* Task item *
Please output exactly the lines from the one that holds "For every button, label, input, icon, or" through the final line of the data, and nothing else; leave out any pictures.

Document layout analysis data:
|---|
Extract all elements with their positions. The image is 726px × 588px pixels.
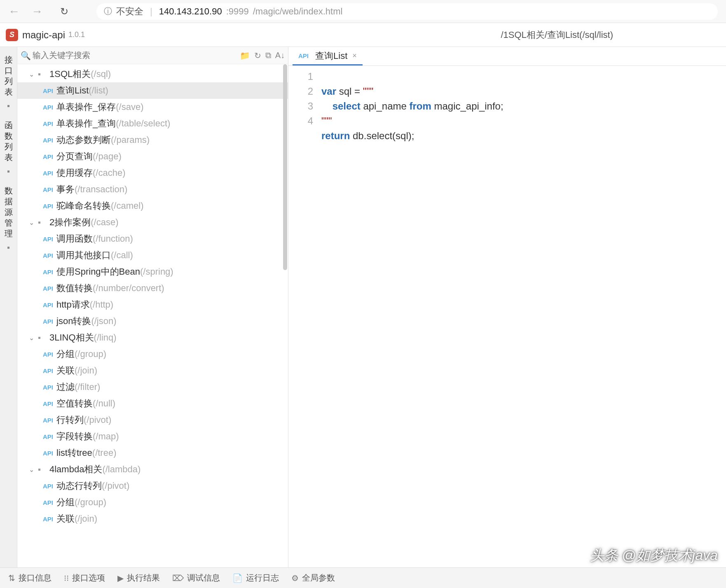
status-icon: ▶	[117, 573, 124, 583]
new-folder-icon[interactable]: 📁	[240, 51, 250, 61]
api-badge: API	[43, 450, 53, 457]
folder-icon: ▪	[38, 70, 41, 79]
tree-api-item[interactable]: API过滤(/filter)	[17, 379, 288, 395]
copy-icon[interactable]: ⧉	[265, 51, 271, 61]
api-badge: API	[43, 137, 53, 144]
chevron-down-icon: ⌄	[29, 334, 34, 342]
api-badge: API	[43, 499, 53, 506]
tree-api-item[interactable]: API事务(/transaction)	[17, 181, 288, 198]
api-badge: API	[43, 367, 53, 374]
vertical-tab[interactable]: 数据源管理	[5, 184, 13, 240]
status-item[interactable]: ▶执行结果	[117, 572, 160, 583]
tree-api-item[interactable]: API调用函数(/function)	[17, 231, 288, 247]
api-badge: API	[43, 104, 53, 111]
status-item[interactable]: ⚙全局参数	[291, 572, 335, 583]
status-icon: 📄	[232, 573, 243, 583]
nav-forward-icon[interactable]: →	[31, 5, 43, 18]
api-badge: API	[43, 400, 53, 407]
sidebar: 🔍 📁 ↻ ⧉ A↓ ⌄▪1SQL相关(/sql)API查询List(/list…	[17, 47, 288, 567]
scrollbar-thumb[interactable]	[283, 64, 287, 270]
tree-api-item[interactable]: API分组(/group)	[17, 494, 288, 511]
code-content[interactable]: var sql = """ select api_name from magic…	[321, 66, 726, 567]
tree-api-item[interactable]: API动态参数判断(/params)	[17, 132, 288, 148]
tree-api-item[interactable]: API行转列(/pivot)	[17, 412, 288, 428]
insecure-label: 不安全	[116, 5, 143, 18]
tree-api-item[interactable]: API动态行转列(/pivot)	[17, 478, 288, 494]
app-title: magic-api	[22, 29, 65, 41]
api-badge: API	[43, 433, 53, 440]
url-path: /magic/web/index.html	[253, 6, 343, 17]
url-bar[interactable]: ⓘ 不安全 | 140.143.210.90:9999/magic/web/in…	[96, 3, 718, 20]
reload-icon[interactable]: ↻	[254, 51, 261, 61]
app-header: S magic-api 1.0.1 /1SQL相关/查询List(/sql/li…	[0, 23, 726, 47]
chevron-down-icon: ⌄	[29, 70, 34, 78]
tree-api-item[interactable]: API分页查询(/page)	[17, 148, 288, 165]
status-icon: ⚙	[291, 573, 299, 583]
chevron-down-icon: ⌄	[29, 219, 34, 226]
tree-api-item[interactable]: APIhttp请求(/http)	[17, 296, 288, 313]
tree-api-item[interactable]: API关联(/join)	[17, 511, 288, 527]
status-item[interactable]: 📄运行日志	[232, 572, 279, 583]
search-icon: 🔍	[21, 51, 31, 61]
vertical-tab[interactable]: 接口列表	[5, 53, 13, 99]
editor-tabs: API 查询List ×	[288, 47, 726, 66]
url-host: 140.143.210.90	[159, 6, 222, 17]
tree-api-item[interactable]: API单表操作_保存(/save)	[17, 99, 288, 115]
status-icon: ⇅	[8, 573, 15, 583]
tree-api-item[interactable]: APIjson转换(/json)	[17, 313, 288, 329]
api-badge: API	[43, 252, 53, 259]
status-item[interactable]: ⇅接口信息	[8, 572, 52, 583]
search-input[interactable]	[33, 51, 240, 60]
tree-api-item[interactable]: API数值转换(/number/convert)	[17, 280, 288, 296]
app-version: 1.0.1	[68, 30, 85, 39]
api-badge: API	[43, 351, 53, 358]
nav-back-icon[interactable]: ←	[8, 5, 20, 18]
app-logo-icon: S	[6, 29, 18, 41]
status-item[interactable]: ⁝⁝接口选项	[64, 572, 105, 583]
tree-group[interactable]: ⌄▪4lambda相关(/lambda)	[17, 461, 288, 478]
close-icon[interactable]: ×	[352, 51, 357, 60]
refresh-icon[interactable]: ↻	[60, 6, 68, 17]
api-badge: API	[43, 516, 53, 523]
url-port: :9999	[226, 6, 249, 17]
api-badge: API	[43, 153, 53, 160]
tree-api-item[interactable]: API关联(/join)	[17, 362, 288, 379]
api-badge: API	[43, 417, 53, 424]
tree-group[interactable]: ⌄▪1SQL相关(/sql)	[17, 66, 288, 82]
tree-api-item[interactable]: API驼峰命名转换(/camel)	[17, 198, 288, 214]
sort-icon[interactable]: A↓	[275, 51, 285, 61]
tab-query-list[interactable]: API 查询List ×	[293, 47, 363, 65]
api-badge: API	[43, 483, 53, 490]
tree-group[interactable]: ⌄▪3LINQ相关(/linq)	[17, 329, 288, 346]
editor-pane: API 查询List × 1234 var sql = """ select a…	[288, 47, 726, 567]
tree-api-item[interactable]: API查询List(/list)	[17, 82, 288, 99]
status-bar: ⇅接口信息⁝⁝接口选项▶执行结果⌦调试信息📄运行日志⚙全局参数	[0, 567, 726, 588]
tree-api-item[interactable]: API字段转换(/map)	[17, 428, 288, 445]
tree-api-item[interactable]: API调用其他接口(/call)	[17, 247, 288, 264]
folder-icon: ▪	[7, 167, 10, 176]
status-icon: ⌦	[172, 573, 184, 583]
tree-api-item[interactable]: APIlist转tree(/tree)	[17, 445, 288, 461]
folder-icon: ▪	[38, 218, 41, 227]
line-gutter: 1234	[288, 66, 321, 567]
breadcrumb: /1SQL相关/查询List(/sql/list)	[501, 29, 613, 41]
tree-api-item[interactable]: API分组(/group)	[17, 346, 288, 362]
folder-icon: ▪	[38, 465, 41, 474]
tree-api-item[interactable]: API使用缓存(/cache)	[17, 165, 288, 181]
tree-api-item[interactable]: API单表操作_查询(/table/select)	[17, 115, 288, 132]
vertical-tab[interactable]: 函数列表	[5, 118, 13, 164]
tree-api-item[interactable]: API使用Spring中的Bean(/spring)	[17, 264, 288, 280]
api-tree: ⌄▪1SQL相关(/sql)API查询List(/list)API单表操作_保存…	[17, 64, 288, 567]
code-editor[interactable]: 1234 var sql = """ select api_name from …	[288, 66, 726, 567]
api-badge: API	[43, 87, 53, 94]
info-icon: ⓘ	[104, 6, 112, 17]
api-badge: API	[43, 203, 53, 210]
api-badge: API	[43, 384, 53, 391]
vertical-tabs: 接口列表▪函数列表▪数据源管理▪	[0, 47, 17, 567]
tree-api-item[interactable]: API空值转换(/null)	[17, 395, 288, 412]
folder-icon: ▪	[38, 333, 41, 343]
api-badge: API	[43, 120, 53, 127]
tree-group[interactable]: ⌄▪2操作案例(/case)	[17, 214, 288, 231]
status-item[interactable]: ⌦调试信息	[172, 572, 220, 583]
api-badge: API	[298, 52, 309, 59]
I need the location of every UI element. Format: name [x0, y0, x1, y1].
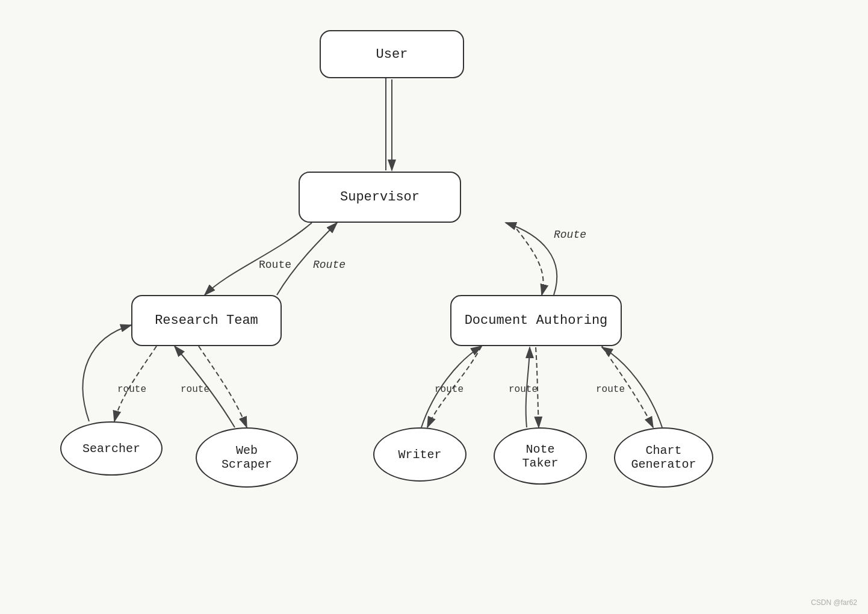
route-label-notetaker: route: [509, 384, 538, 395]
node-note-taker: Note Taker: [494, 427, 587, 485]
node-document-authoring: Document Authoring: [450, 295, 622, 346]
route-label-supervisor-doc: Route: [554, 229, 586, 241]
node-research-team: Research Team: [131, 295, 282, 346]
route-label-1: Route: [259, 259, 291, 271]
route-label-webscraper: route: [181, 384, 209, 395]
watermark: CSDN @far62: [811, 598, 857, 607]
route-label-searcher: route: [117, 384, 146, 395]
node-web-scraper: Web Scraper: [196, 427, 298, 488]
route-label-supervisor-research: Route: [313, 259, 346, 271]
route-label-writer: route: [435, 384, 463, 395]
route-label-chartgen: route: [596, 384, 625, 395]
node-chart-generator: Chart Generator: [614, 427, 713, 488]
node-writer: Writer: [373, 427, 467, 482]
arrows-svg: [0, 0, 868, 614]
diagram-container: Route User Supervisor Research Team Docu…: [0, 0, 868, 614]
node-supervisor: Supervisor: [299, 172, 461, 223]
node-user: User: [320, 30, 464, 78]
node-searcher: Searcher: [60, 421, 163, 476]
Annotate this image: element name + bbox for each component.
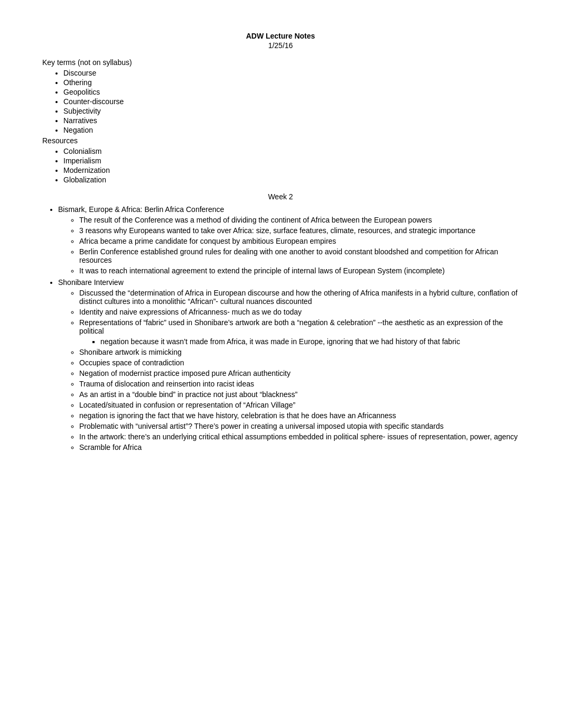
main-list-item: Bismark, Europe & Africa: Berlin Africa …: [58, 205, 519, 275]
main-item-label: Shonibare Interview: [58, 278, 124, 287]
sub-list-item: The result of the Conference was a metho…: [79, 216, 519, 224]
resource-item: Globalization: [63, 176, 519, 184]
main-content-list: Bismark, Europe & Africa: Berlin Africa …: [58, 205, 519, 451]
key-term-item: Narratives: [63, 116, 519, 125]
resource-item: Colonialism: [63, 147, 519, 155]
page-date: 1/25/16: [42, 41, 519, 50]
sub-list: Discussed the “determination of Africa i…: [79, 289, 519, 451]
key-term-item: Negation: [63, 126, 519, 134]
sub-list-item: negation is ignoring the fact that we ha…: [79, 411, 519, 420]
sub-list-item: Africa became a prime candidate for conq…: [79, 237, 519, 245]
sub-sub-list-item: negation because it wasn’t made from Afr…: [100, 337, 519, 346]
sub-sub-list: negation because it wasn’t made from Afr…: [100, 337, 519, 346]
sub-list-item: Located/situated in confusion or represe…: [79, 401, 519, 409]
sub-list-item: Occupies space of contradiction: [79, 358, 519, 367]
sub-list-item: Shonibare artwork is mimicking: [79, 348, 519, 356]
sub-list-item: Identity and naive expressions of Africa…: [79, 308, 519, 316]
key-terms-header: Key terms (not on syllabus): [42, 58, 519, 67]
sub-list: The result of the Conference was a metho…: [79, 216, 519, 275]
sub-list-item: Representations of “fabric” used in Shon…: [79, 318, 519, 346]
key-term-item: Geopolitics: [63, 88, 519, 96]
sub-list-item: In the artwork: there’s an underlying cr…: [79, 432, 519, 441]
sub-list-item: 3 reasons why Europeans wanted to take o…: [79, 226, 519, 235]
main-item-label: Bismark, Europe & Africa: Berlin Africa …: [58, 205, 224, 214]
resources-header: Resources: [42, 136, 519, 145]
page-title: ADW Lecture Notes: [42, 32, 519, 40]
sub-list-item: Berlin Conference established ground rul…: [79, 247, 519, 264]
key-terms-list: DiscourseOtheringGeopoliticsCounter-disc…: [63, 69, 519, 134]
main-list-item: Shonibare InterviewDiscussed the “determ…: [58, 278, 519, 451]
key-term-item: Subjectivity: [63, 107, 519, 115]
resource-item: Modernization: [63, 166, 519, 174]
sub-list-item: Trauma of dislocation and reinsertion in…: [79, 380, 519, 388]
key-term-item: Counter-discourse: [63, 97, 519, 106]
key-term-item: Othering: [63, 78, 519, 87]
sub-list-item: It was to reach international agreement …: [79, 266, 519, 275]
sub-list-item: Problematic with “universal artist”? The…: [79, 422, 519, 430]
sub-list-item: As an artist in a “double bind” in pract…: [79, 390, 519, 399]
sub-list-item: Negation of modernist practice imposed p…: [79, 369, 519, 377]
week-title: Week 2: [42, 192, 519, 201]
sub-list-item: Scramble for Africa: [79, 443, 519, 451]
resource-item: Imperialism: [63, 156, 519, 165]
key-term-item: Discourse: [63, 69, 519, 77]
resources-list: ColonialismImperialismModernizationGloba…: [63, 147, 519, 184]
sub-list-item: Discussed the “determination of Africa i…: [79, 289, 519, 306]
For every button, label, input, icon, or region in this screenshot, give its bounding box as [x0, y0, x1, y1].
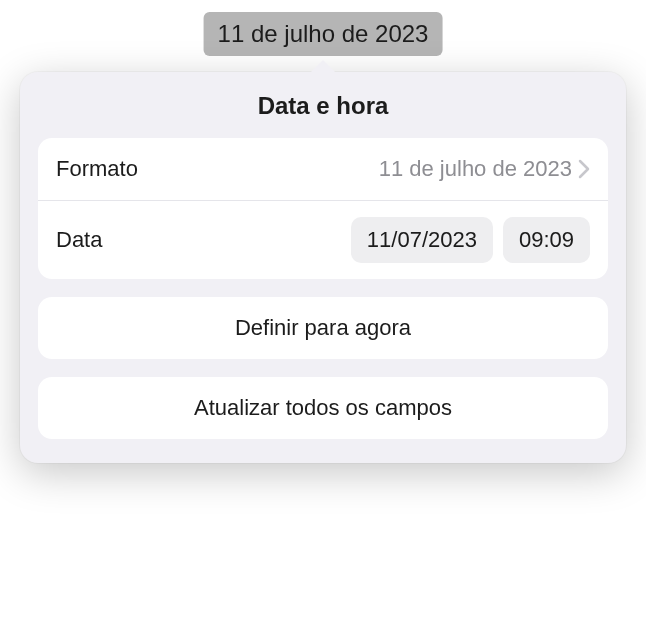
- popover-wrap: Data e hora Formato 11 de julho de 2023 …: [20, 60, 626, 463]
- set-to-now-button[interactable]: Definir para agora: [38, 297, 608, 359]
- format-value: 11 de julho de 2023: [379, 156, 572, 182]
- format-right: 11 de julho de 2023: [379, 156, 590, 182]
- date-token-text: 11 de julho de 2023: [218, 20, 429, 47]
- format-row[interactable]: Formato 11 de julho de 2023: [38, 138, 608, 200]
- date-token[interactable]: 11 de julho de 2023: [204, 12, 443, 56]
- update-all-fields-button[interactable]: Atualizar todos os campos: [38, 377, 608, 439]
- date-time-popover: Data e hora Formato 11 de julho de 2023 …: [20, 72, 626, 463]
- date-row: Data 11/07/2023 09:09: [38, 200, 608, 279]
- date-right: 11/07/2023 09:09: [341, 217, 590, 263]
- date-picker[interactable]: 11/07/2023: [351, 217, 493, 263]
- time-picker[interactable]: 09:09: [503, 217, 590, 263]
- date-label: Data: [56, 227, 341, 253]
- update-all-fields-label: Atualizar todos os campos: [194, 395, 452, 420]
- format-label: Formato: [56, 156, 379, 182]
- date-value: 11/07/2023: [367, 227, 477, 252]
- set-to-now-label: Definir para agora: [235, 315, 411, 340]
- chevron-right-icon: [578, 159, 590, 179]
- time-value: 09:09: [519, 227, 574, 252]
- settings-card: Formato 11 de julho de 2023 Data 11/07/2…: [38, 138, 608, 279]
- popover-arrow: [309, 60, 337, 74]
- popover-title: Data e hora: [38, 92, 608, 120]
|---|
* Task solution *
For every button, label, input, icon, or region in this screenshot, give its bounding box as [x0, y0, x1, y1].
- popover-wrap: Data e hora Formato 11 de julho de 2023 …: [20, 60, 626, 463]
- set-to-now-button[interactable]: Definir para agora: [38, 297, 608, 359]
- format-value: 11 de julho de 2023: [379, 156, 572, 182]
- format-right: 11 de julho de 2023: [379, 156, 590, 182]
- date-token-text: 11 de julho de 2023: [218, 20, 429, 47]
- format-row[interactable]: Formato 11 de julho de 2023: [38, 138, 608, 200]
- date-token[interactable]: 11 de julho de 2023: [204, 12, 443, 56]
- update-all-fields-button[interactable]: Atualizar todos os campos: [38, 377, 608, 439]
- date-time-popover: Data e hora Formato 11 de julho de 2023 …: [20, 72, 626, 463]
- date-row: Data 11/07/2023 09:09: [38, 200, 608, 279]
- date-right: 11/07/2023 09:09: [341, 217, 590, 263]
- date-picker[interactable]: 11/07/2023: [351, 217, 493, 263]
- time-picker[interactable]: 09:09: [503, 217, 590, 263]
- date-label: Data: [56, 227, 341, 253]
- update-all-fields-label: Atualizar todos os campos: [194, 395, 452, 420]
- format-label: Formato: [56, 156, 379, 182]
- date-value: 11/07/2023: [367, 227, 477, 252]
- set-to-now-label: Definir para agora: [235, 315, 411, 340]
- chevron-right-icon: [578, 159, 590, 179]
- time-value: 09:09: [519, 227, 574, 252]
- settings-card: Formato 11 de julho de 2023 Data 11/07/2…: [38, 138, 608, 279]
- popover-arrow: [309, 60, 337, 74]
- popover-title: Data e hora: [38, 92, 608, 120]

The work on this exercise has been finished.